津軽海峡・冬景色 三連連唱歌の調べ[3](短調編)
では、いよいよ三連連唱歌の紹介と解説に移ります。今回からしばらくは「短調編」です。
☆印を付けて五段階に分け、☆の多い順に挙げていきます。あくまで私の主観に基づいて、“連唱の度合い”が高いものほど☆を多く付けています。
また、☆の数毎に、(〜連唱歌)などと名付け、その特徴について説明を付けました。が、これらは前回のような「定義」とは異なり、ざっくりまとめた一つの目安であって、必ずしも互いに排他的に類別する呼び名にはなっていません。
☆☆☆☆☆(多連唱歌)
長さ10以上の連唱が複数箇所に認められるもの。
[01] 津軽海峡・冬景色☆☆☆☆☆
(阿久悠/三木たかし、石川さゆり)
歌い出しから怒涛の拍頭多連唱。多連唱日本歌謡・短調曲の代表といえば、知名度も考慮するとまずは何といってもこの曲でしょう。「非連唱+準連唱」部分を巧みに挟みながら、「上野発の…」「北へ帰る…」「凍えそうな…」と同じ長さの多連唱が3回も歌われます。1コーラス中唯一の拍頭単連唱「連絡(船)」も力強く効果的です。「曲先」か「詞先」か知らないんですが、どうみても「曲先」ですよね。そこに、3音節、6音節の語句ばかりで15音つなげ、最後に4音節の語句を持ってくる拍頭19連唱!の歌詞を乗せる。その内容も、ほぼ具体的な叙事叙景のみによって普遍的な情景情感を導いている。みごとです。あるいは、もしこれで「詞先」なら、三連連唱の旋律に乗せることはむしろ必然になってきます。そうしない作曲家はもはや「才能ナシ」でしょう。
以下は細かい話になりますが…
長母音と連唱について。
「夜行列車」の「こう」は長母音で、「こ」と「う」の音程も同じ。よって厳密にはここで連唱が切れるともいえます。──日本語の歌のエスペラント訳やエスペラントの歌の作詞作曲を手がけていた父が「長母音はあくまで長母音、送り仮名をそのまま発音するのではない」と言って譲らなかったのを思い出します。── 今の例だと、「やこう」とは書くが発音は [yakou]ではなく [yako:] だということですね。そうだとしてもこの歌のここは「や」「こ」「ー」の3連続音に聴こえるともいえ…微妙です。2番の「竜飛岬」は文句なしの連唱ですね(次項参照)。
「ん」「っ」と連唱について。
「『ん』や『っ』は連唱を切ると見做すのか」という、「単位音価に乗る『ん』や『っ』」の認定問題というのもあります。「ん」については、聴感上独立音価として扱える場合も多くあります(→注)。ただ、前項とは反対に1番の「上野」に対応する2番の「ごらん」の「ん」は、単なる[n]なのか独立音程(独立音価)なのか微妙ですね…。「っ」については、音程不定としての×印の符頭を与えて音価と認め、他の音と同様に扱うことにしましょう。つまり休符ではないと捉えるのです。この曲だと「列車」は連続音と見做せます。加えて、「津軽海峡・冬景色」の「列車」の「っ」はどうかというと、「れ」「えっ」「しゃ」という具合に「えっ」にも音程(しかも直前の「れ」と異なる音程)を設けて歌われているともとれ、十分に連唱と認定できます。

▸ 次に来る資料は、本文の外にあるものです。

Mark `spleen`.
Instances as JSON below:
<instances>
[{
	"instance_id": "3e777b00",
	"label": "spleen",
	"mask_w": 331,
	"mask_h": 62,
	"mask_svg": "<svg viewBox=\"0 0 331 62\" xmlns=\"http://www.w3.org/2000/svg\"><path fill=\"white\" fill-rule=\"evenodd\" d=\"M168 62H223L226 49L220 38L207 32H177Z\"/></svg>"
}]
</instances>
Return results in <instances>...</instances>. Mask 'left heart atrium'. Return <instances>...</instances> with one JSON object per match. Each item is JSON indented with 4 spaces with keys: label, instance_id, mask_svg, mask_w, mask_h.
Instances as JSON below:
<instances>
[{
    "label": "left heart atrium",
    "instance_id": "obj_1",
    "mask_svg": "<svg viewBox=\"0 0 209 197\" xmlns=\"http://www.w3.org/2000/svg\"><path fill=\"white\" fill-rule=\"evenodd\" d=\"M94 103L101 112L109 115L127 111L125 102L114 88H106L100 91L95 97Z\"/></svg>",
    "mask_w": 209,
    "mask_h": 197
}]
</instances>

注…単位音価音に限らず、日本語の歌における「ん」は、独立(と見做せる)音価が与えられることが少なくありません。ここが欧米語の[n]とは違うところで、「日本語の歌には、旋律だけを取り出しても曲として美しいものが多い」ことの理由の一つになっていると考えます。この辺りは後に詳述しようと思っています。

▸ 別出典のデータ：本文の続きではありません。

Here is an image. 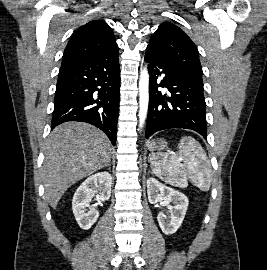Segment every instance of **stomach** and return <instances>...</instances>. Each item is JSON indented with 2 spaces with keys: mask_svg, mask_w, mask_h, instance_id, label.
I'll return each instance as SVG.
<instances>
[{
  "mask_svg": "<svg viewBox=\"0 0 267 270\" xmlns=\"http://www.w3.org/2000/svg\"><path fill=\"white\" fill-rule=\"evenodd\" d=\"M167 142L163 139L160 140H153L148 143V148L150 151H155V150H164L166 148Z\"/></svg>",
  "mask_w": 267,
  "mask_h": 270,
  "instance_id": "1",
  "label": "stomach"
}]
</instances>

https://www.youtube.com/watch?v=JHAinNVcQW4
↑これは採譜例です。「原譜」(があるとしてそれ)は不明なままの、あくまで一例です。歌なので本来は符尾を非連桁にすべきですし、拍子も採譜としての可能性の一つに過ぎません。その辺りご了承頂きたく。